That close brush with disaster did not, happily for Searle, result in abandonment of all work on steroids.  By the mid-1955, close to half the chemists, eight individuals spent all their time on steroids. Fields of investigation ranged from highly substituted corticosteroids to the simpler steroid sex-hormones. The latter was in part spurred by the belief that progesterone would provide the basis for a contraceptive drug. Progesterone itself was not active when taken by mouth; a derivative that overcame that shortcoming was a clear goal for steroid. Frank Colton, who had been by then been at Searle for about six years, had quite early suspected the potential of the so-called 19-nor steroids as orally active hormonal drugs.  The steroid with the jaw-breaking name 17-ethynyl-17-hydroxy-estr-5(10)-ene which came out of Frank’s lab eminently met the goal. This compound later to be better known by its generic name ethynodrel or the subsequent trade name, Enovid went on to become the world’s first marketed oral contraceptive. The fact that Searle that Carl Djerassi and his colleagues at Syntex produced and patented the very closely related compound norethindrone, at virtually the same time has led to long running contention as to the inventorship of the first oral contraceptive.

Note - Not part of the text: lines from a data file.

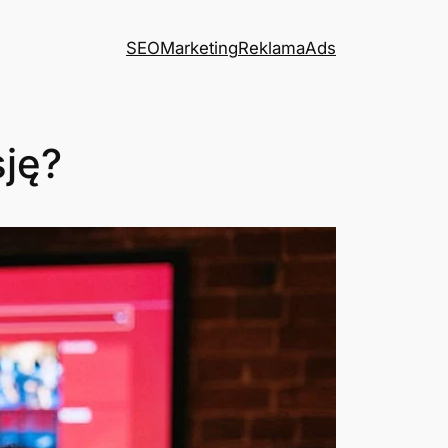
SEO
Marketing
Reklama
Ads
sję?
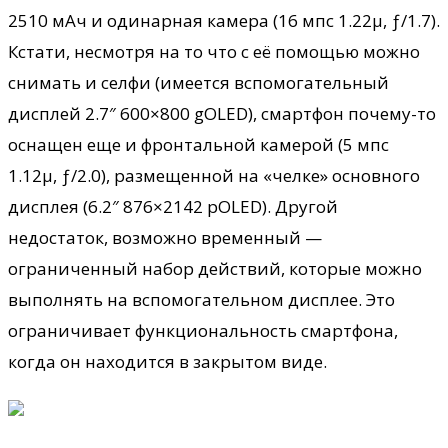
2510 мАч и одинарная камера (16 мпс 1.22µ, ƒ/1.7).
Кстати, несмотря на то что с её помощью можно
снимать и селфи (имеется вспомогательный
дисплей 2.7″ 600×800 gOLED), смартфон почему-то
оснащен еще и фронтальной камерой (5 мпс
1.12µ, ƒ/2.0), размещенной на «челке» основного
дисплея (6.2″ 876×2142 pOLED). Другой
недостаток, возможно временный —
ограниченный набор действий, которые можно
выполнять на вспомогательном дисплее. Это
ограничивает функциональность смартфона,
когда он находится в закрытом виде.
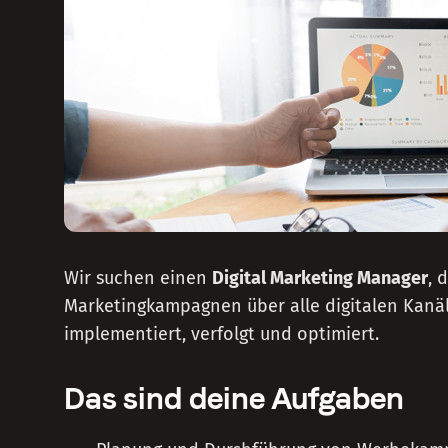
Wir suchen einen
Digital Marketing Manager
, 
Marketingkampagnen über alle digitalen Kanäl
implementiert, verfolgt und optimiert.
Das sind deine Aufgaben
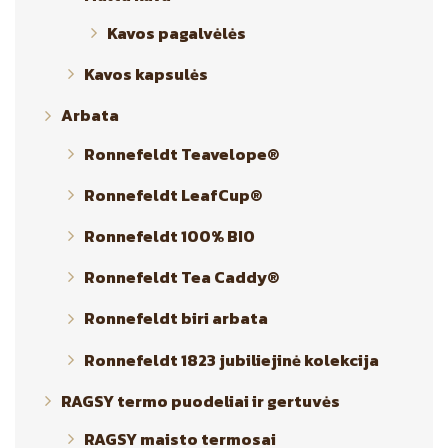
Kavos pagalvėlės
Kavos kapsulės
Arbata
Ronnefeldt Teavelope®
Ronnefeldt LeafCup®
Ronnefeldt 100% BIO
Ronnefeldt Tea Caddy®
Ronnefeldt biri arbata
Ronnefeldt 1823 jubiliejinė kolekcija
RAGSY termo puodeliai ir gertuvės
RAGSY maisto termosai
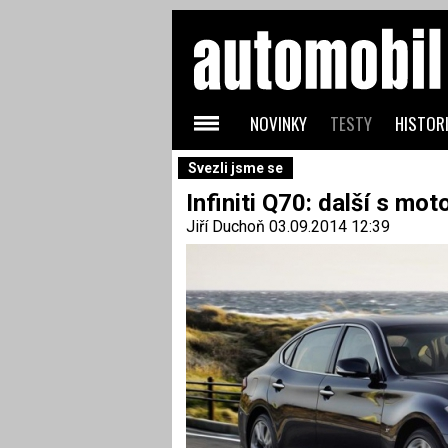
NOVINKY
TESTY
HISTORI
Svezli jsme se
Infiniti Q70: další s m
Jiří Duchoň
03.09.2014 12:39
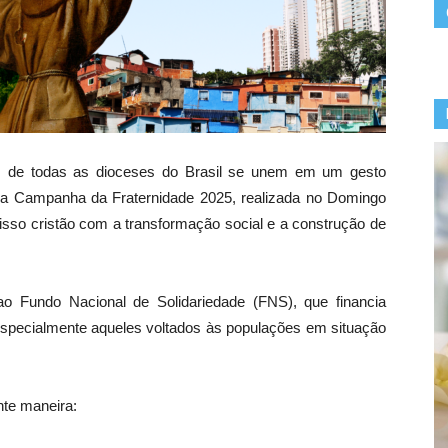
eis de todas as dioceses do Brasil se unem em um gesto
 da Campanha da Fraternidade 2025, realizada no Domingo
so cristão com a transformação social e a construção de
o Fundo Nacional de Solidariedade (FNS), que financia
 especialmente aqueles voltados às populações em situação
nte maneira:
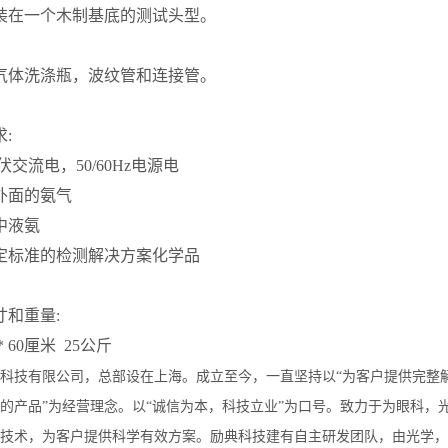
装在一个木制基底的测试头型。
气体洗涤瓶，波纹管和连接管。
:
30伏交流电，50/60Hz电源电
外面的氨气
中液氨
定标准的检测解决方案化学品
寸和重量:
0 * 60厘米 25公斤
科技有限公司，总部设在上海。成立至今，一直坚持以“为客户提供完整
的产品”为经营理念。以“诚信为本，科技立业”为口号。致力于为眼科，
技术，为客户提供科学有效方案。励典科技建有自主研发团队，由光学，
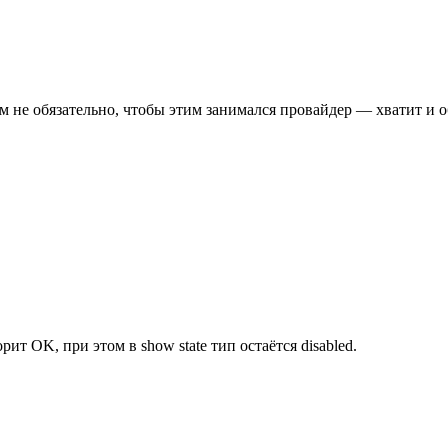
м не обязательно, чтобы этим занимался провайдер — хватит и 
оворит OK, при этом в show state тип остаётся disabled.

Enovid actually came on the market in 1960 as a drug for treating menstrual irregularities; approval as an oral contraceptive followed within a year or so.  As the very first drug in its class it was a runaway commercial success that kept Searle in the black for many a year.  The cash generated by sales of this pioneering compound and closely related follow-on derivatives allowed Searle to expand its research program to the point where this matched that of some of the major companies.  They were however not again to have a real blockbuster to match Enovid for many a decade.  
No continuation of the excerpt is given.